● **TASK**: If an entry holds a picture, drop the picture and restate the rest word for word.

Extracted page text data
########

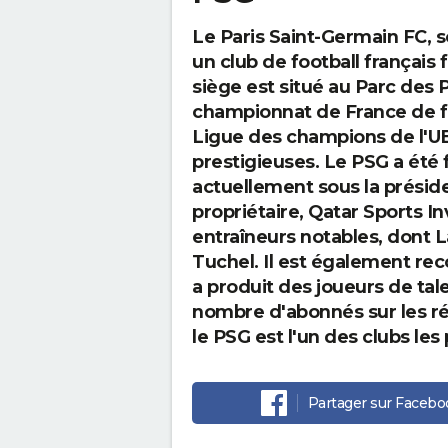
Le Paris Saint-Germain FC, s
un club de football français 
siège est situé au Parc des 
championnat de France de fo
Ligue des champions de l'UEF
prestigieuses. Le PSG a été
actuellement sous la présid
propriétaire, Qatar Sports I
entraîneurs notables, dont L
Tuchel. Il est également re
a produit des joueurs de t
nombre d'abonnés sur les ré
le PSG est l'un des clubs les
Partager
sur Facebo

########

● **ANSWER TO THIS EXERCISE**:
Le Paris Saint-Germain FC, s
un club de football français 
siège est situé au Parc des 
championnat de France de fo
Ligue des champions de l'UEF
prestigieuses. Le PSG a été
actuellement sous la présid
propriétaire, Qatar Sports I
entraîneurs notables, dont L
Tuchel. Il est également re
a produit des joueurs de t
nombre d'abonnés sur les ré
le PSG est l'un des clubs les
Partager
sur Facebo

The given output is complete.